A shot in the arm for abandoned vaccine trials
There has been a new twist to global efforts for combating aids. Brazil, Thailand and Uganda plan to begin large-scale trials of 2 hiv vaccines although the us had called a halt to its experimental vaccine trials earlier this year. The present controversial decision was taken at a World Health Organisation (WHO) meeting mid-October following ravages caused by the hiv virus in these countries. Edward Mbidde, chairman of Uganda's national aids Research Committee, pointed out in New Scientist: "We are seeing the epidemic. The speed and direction in which to move must be assessed country by country."
Aids vaccine trials have been languishing for some time. Though the 3 countries had been awaiting trials since 1991, their plans came a cropper early this year when the us decided to suspend its own trials. There was little justification, said activists, to undertake expensive and politically sensitive trials for a disease which was not a major threat in the us. American scientific opinion also was against further trials until there was more information about the vaccines.
Brazil, Thailand and Uganda however, took a different stand, although they did not percieve themselves as guinea pigs any more. Mbidde points out that trials in developing nations would have to be accompanied by intensive educational campaigns warning people that the vaccines are only at an experimental stage. Among the necessary steps, volunteers should be warned to take the usual precautions to minimise risk of infection.

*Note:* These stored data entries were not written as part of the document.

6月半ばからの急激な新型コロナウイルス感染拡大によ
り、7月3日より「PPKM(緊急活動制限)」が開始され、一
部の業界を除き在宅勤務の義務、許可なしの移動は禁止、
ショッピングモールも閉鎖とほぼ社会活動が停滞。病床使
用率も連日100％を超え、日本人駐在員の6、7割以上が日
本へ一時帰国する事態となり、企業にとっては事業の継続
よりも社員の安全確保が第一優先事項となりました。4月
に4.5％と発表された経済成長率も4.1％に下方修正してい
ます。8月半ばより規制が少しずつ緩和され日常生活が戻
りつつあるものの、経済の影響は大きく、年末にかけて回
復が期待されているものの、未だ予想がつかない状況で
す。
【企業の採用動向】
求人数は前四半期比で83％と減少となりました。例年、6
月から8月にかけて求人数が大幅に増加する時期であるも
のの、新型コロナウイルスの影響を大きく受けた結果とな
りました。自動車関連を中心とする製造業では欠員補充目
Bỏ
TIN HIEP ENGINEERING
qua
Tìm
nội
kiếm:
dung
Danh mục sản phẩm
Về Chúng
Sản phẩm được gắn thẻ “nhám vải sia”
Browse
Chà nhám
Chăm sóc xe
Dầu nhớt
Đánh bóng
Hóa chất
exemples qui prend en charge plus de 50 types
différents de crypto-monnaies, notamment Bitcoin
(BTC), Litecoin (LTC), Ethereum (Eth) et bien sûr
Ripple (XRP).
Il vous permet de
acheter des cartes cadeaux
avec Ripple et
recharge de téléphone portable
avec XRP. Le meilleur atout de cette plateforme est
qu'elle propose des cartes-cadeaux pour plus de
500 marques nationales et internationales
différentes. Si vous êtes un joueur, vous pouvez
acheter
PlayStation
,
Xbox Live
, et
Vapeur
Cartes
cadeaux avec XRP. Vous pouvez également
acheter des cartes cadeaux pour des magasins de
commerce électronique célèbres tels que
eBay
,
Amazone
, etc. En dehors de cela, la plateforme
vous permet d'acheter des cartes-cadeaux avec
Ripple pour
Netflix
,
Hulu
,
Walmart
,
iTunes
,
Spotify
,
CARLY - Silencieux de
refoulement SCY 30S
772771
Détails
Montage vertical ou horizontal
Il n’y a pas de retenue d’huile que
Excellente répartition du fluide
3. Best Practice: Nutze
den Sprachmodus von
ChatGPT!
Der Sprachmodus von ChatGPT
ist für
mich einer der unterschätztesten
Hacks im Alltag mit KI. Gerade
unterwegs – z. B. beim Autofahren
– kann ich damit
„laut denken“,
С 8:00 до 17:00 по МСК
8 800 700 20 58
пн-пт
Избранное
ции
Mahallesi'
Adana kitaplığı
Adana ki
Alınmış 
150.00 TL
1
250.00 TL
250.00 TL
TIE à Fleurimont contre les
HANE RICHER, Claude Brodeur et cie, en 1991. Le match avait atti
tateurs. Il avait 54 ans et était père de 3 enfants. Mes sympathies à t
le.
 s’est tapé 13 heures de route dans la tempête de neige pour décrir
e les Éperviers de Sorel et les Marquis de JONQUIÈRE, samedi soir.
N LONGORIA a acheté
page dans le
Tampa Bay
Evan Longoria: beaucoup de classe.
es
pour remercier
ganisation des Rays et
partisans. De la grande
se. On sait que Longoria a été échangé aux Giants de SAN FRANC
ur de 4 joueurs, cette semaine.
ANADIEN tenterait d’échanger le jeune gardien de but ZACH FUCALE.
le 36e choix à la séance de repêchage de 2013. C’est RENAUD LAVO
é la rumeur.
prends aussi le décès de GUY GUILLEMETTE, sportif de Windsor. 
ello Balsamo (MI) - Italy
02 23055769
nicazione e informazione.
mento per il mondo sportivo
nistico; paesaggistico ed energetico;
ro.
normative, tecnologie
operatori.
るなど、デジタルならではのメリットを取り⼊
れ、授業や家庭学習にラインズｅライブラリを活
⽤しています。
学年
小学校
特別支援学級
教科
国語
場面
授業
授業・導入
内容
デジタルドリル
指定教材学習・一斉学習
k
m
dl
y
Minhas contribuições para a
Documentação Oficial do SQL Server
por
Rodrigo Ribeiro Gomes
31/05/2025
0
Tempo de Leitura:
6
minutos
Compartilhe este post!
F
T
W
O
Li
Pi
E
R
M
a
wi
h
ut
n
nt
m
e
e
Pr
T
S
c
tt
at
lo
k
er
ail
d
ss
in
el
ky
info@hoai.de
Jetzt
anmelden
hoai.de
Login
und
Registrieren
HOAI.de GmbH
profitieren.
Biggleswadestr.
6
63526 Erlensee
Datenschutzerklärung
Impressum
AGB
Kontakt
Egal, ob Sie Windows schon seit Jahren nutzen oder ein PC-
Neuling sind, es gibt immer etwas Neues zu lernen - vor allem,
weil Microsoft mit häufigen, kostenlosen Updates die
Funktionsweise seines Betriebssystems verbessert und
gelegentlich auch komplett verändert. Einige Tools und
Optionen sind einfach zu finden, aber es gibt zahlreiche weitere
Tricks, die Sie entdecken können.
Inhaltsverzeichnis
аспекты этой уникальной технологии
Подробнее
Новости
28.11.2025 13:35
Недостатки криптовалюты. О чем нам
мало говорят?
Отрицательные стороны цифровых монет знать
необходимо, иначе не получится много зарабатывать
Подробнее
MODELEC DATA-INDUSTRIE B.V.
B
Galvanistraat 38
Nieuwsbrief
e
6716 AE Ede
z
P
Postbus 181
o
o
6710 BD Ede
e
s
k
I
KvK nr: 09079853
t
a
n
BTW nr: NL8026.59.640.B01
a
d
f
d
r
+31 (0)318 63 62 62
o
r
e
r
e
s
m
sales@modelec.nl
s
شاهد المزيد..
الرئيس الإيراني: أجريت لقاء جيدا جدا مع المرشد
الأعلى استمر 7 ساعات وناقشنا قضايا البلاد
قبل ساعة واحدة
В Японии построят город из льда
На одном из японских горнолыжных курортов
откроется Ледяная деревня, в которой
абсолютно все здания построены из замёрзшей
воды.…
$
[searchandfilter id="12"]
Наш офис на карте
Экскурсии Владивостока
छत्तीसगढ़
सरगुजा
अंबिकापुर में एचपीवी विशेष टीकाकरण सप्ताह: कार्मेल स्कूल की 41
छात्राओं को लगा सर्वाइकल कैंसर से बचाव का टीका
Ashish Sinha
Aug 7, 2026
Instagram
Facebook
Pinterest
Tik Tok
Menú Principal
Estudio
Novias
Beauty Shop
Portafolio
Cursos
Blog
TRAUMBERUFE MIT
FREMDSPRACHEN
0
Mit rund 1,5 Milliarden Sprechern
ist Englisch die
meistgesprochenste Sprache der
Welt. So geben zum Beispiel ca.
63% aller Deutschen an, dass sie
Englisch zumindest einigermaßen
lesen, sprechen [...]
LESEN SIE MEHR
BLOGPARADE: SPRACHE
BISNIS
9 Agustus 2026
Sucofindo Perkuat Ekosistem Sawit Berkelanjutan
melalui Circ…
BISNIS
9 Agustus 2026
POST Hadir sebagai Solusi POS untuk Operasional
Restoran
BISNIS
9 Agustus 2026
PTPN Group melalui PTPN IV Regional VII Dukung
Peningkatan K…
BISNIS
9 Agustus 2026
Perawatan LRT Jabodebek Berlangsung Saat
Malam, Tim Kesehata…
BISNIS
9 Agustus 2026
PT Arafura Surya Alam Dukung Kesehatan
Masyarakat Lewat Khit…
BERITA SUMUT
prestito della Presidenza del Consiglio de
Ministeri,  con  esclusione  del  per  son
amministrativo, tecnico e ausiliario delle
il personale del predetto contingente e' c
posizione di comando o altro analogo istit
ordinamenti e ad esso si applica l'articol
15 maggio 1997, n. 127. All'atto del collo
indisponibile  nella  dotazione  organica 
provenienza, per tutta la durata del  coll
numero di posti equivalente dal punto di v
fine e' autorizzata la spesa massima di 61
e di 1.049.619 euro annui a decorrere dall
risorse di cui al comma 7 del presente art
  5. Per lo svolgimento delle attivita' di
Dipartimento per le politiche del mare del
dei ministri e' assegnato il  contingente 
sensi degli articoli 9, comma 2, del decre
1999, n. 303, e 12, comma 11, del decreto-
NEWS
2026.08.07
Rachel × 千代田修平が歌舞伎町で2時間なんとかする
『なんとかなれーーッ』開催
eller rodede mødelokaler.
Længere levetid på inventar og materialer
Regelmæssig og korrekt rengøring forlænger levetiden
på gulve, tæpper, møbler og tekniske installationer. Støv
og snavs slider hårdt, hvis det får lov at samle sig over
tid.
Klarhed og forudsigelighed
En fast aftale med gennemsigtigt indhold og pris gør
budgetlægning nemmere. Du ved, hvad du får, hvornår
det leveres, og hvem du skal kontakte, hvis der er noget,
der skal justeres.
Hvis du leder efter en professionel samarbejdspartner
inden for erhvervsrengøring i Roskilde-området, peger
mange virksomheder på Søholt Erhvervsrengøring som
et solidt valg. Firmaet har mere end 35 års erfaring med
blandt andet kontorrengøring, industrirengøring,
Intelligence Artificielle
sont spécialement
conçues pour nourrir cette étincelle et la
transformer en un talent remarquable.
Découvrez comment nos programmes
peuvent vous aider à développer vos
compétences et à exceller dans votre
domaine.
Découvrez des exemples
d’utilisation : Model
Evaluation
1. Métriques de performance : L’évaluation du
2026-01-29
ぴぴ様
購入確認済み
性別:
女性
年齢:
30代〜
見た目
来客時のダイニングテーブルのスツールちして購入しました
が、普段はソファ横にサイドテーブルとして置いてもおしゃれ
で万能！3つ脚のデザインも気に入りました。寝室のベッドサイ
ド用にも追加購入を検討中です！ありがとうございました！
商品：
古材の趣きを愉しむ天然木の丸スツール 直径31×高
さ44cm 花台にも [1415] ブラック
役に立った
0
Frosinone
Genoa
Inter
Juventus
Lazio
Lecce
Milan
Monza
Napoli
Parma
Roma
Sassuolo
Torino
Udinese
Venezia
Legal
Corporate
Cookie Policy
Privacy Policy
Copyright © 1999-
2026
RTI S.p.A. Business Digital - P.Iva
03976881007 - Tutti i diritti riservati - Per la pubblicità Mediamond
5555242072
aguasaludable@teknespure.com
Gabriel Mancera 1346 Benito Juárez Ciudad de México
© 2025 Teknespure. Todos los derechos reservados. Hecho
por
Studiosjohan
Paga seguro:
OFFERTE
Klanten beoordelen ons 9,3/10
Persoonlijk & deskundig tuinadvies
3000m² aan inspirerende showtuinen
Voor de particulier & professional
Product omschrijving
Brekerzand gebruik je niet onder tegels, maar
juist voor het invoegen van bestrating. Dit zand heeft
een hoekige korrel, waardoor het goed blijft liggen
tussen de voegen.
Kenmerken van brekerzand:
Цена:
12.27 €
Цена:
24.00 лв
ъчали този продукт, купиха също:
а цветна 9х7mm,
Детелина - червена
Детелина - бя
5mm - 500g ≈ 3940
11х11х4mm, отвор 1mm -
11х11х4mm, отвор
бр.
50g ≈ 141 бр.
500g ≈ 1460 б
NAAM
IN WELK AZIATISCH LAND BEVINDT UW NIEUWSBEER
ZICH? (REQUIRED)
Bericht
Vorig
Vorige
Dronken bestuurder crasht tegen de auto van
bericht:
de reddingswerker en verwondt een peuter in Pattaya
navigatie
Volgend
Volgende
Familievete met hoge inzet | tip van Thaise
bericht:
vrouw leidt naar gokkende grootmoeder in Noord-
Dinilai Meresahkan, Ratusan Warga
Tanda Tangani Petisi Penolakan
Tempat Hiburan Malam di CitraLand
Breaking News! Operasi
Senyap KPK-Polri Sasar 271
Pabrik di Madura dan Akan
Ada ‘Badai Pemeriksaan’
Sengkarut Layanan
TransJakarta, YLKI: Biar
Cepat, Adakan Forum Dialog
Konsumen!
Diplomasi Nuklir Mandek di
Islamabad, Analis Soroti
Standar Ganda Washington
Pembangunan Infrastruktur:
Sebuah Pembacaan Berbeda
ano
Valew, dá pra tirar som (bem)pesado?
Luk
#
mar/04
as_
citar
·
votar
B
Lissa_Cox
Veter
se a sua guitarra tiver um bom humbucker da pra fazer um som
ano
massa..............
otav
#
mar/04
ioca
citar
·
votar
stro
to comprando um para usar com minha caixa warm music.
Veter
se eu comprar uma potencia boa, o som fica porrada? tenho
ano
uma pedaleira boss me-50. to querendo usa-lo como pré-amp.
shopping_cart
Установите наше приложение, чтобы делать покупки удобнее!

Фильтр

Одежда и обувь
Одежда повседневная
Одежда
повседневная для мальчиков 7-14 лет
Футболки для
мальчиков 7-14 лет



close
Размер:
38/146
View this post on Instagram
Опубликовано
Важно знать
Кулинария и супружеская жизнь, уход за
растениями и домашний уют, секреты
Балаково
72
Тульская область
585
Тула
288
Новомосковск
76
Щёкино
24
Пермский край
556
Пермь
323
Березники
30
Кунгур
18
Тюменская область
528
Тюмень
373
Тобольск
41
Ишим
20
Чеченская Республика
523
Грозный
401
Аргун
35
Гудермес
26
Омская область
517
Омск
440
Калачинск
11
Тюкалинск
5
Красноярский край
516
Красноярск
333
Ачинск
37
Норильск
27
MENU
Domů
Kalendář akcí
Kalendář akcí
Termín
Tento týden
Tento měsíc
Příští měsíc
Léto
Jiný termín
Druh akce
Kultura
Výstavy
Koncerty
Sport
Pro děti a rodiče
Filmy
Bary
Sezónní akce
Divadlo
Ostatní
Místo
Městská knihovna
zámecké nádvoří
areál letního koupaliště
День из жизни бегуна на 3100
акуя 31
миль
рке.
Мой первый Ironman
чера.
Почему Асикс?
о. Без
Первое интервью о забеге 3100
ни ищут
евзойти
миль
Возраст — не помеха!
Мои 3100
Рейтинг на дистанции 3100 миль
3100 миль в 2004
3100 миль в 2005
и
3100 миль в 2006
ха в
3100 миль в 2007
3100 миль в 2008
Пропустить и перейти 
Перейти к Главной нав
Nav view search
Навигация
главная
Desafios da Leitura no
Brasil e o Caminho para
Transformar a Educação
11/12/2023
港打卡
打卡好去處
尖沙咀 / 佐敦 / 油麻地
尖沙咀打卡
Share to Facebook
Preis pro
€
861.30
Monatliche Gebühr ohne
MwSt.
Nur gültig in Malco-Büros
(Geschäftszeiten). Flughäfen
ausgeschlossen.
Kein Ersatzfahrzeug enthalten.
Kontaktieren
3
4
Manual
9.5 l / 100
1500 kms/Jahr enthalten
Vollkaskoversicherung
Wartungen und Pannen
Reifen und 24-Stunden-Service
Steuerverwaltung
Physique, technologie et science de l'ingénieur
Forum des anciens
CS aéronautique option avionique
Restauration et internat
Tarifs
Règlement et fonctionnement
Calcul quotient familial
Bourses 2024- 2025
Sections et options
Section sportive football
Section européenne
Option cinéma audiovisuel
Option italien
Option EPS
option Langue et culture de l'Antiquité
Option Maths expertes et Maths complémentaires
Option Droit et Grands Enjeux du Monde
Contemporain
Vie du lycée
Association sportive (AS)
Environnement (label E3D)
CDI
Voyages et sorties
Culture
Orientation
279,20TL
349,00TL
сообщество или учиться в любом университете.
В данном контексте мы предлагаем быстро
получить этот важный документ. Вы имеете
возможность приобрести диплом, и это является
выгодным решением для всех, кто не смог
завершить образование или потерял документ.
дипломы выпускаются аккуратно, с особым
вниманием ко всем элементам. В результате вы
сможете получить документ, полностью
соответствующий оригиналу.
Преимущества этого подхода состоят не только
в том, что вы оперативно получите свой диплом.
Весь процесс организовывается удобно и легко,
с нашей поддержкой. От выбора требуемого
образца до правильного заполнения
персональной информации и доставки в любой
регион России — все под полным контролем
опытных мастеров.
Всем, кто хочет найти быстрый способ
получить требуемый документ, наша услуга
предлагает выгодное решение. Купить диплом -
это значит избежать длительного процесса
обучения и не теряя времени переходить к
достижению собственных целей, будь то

Since the vaccines made by us companies Genentech and Biocine are based on "subtype b", the trials are likely to begin first in Thailand and Brazil where infection by the subtype b strain of hiv is more prevalent. As a preventive step, the vaccines will be tested for safety and their ability to produce an immune response. The who assumes that the vaccines' efficacy tests against infection would only be conducted in 1996 at the earliest
The decision of the 3 countries to go ahead with vaccine trials should be proving fruitful for Genentech and Biocine, who might otherwise have been out of the aids vaccine research arena altogether. Genentech has spent over $100 million on aids vaccines to date, and preserves 300,000 doses in cold storage. It only remains to be seen whether the user countries will actually reap benefits from these vaccines.